Using data collected from the China Health and Retirement Longitudinal Study, a population-based longitudinal survey conducted between 2011 and 2012, we estimated the prevalence of symptomatic knee OA according to sex, age, rural/urban area, socioeconomic status, and geographic region.

Results.

Among 17,128 individuals (8,367 men and 8,761 women; mean age 59.8 years) included in the analysis, 8.1% had symptomatic knee OA. The prevalence of symptomatic knee OA was higher in women (10.3%) compared with men (5.7%) (adjusted odds ratio [OR] 1.88 [95% confidence interval 1.64–2.17]). The prevalence of symptomatic knee OA increased with age (Pfor trend <0.01).
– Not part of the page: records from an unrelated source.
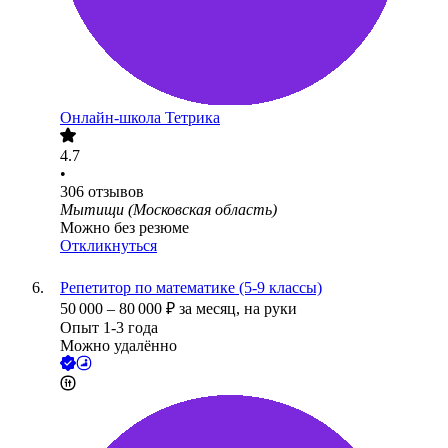
Онлайн-школа Тетрика
4.7
•
306
отзывов
Мытищи (Московская область)
Можно без резюме
Откликнуться
Репетитор по математике (5-9 классы)
50 000
–
80 000
₽
за месяц,
на руки
Опыт 1-3 года
Можно удалённо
Symptomatic knee OA was more common in rural areas than in urban areas (OR 1.84 [95% confidence interval 1.46–2.31]). The prevalence of symptomatic knee OA was lower among individuals who had received more years of education and who lived in more developed areas (Pfor trend <0.01). The North and East regions of China had the lowest prevalence of symptomatic knee OA (5.4% and 5.5%, respectively), followed by the North-East (7.0%), South-Central (7.8%), and North-West (10.8%) regions. The prevalence was highest (13.7%) in subjects living in the South-West region.

Conclusion.

Symptomatic knee OA in China was prevalent, and the prevalence varied according to sociodemographic, economic, and geographic factors. Epidemiologic studies identifying risk factors that contribute to variation in the prevalence of symptomatic knee OA in China are warranted.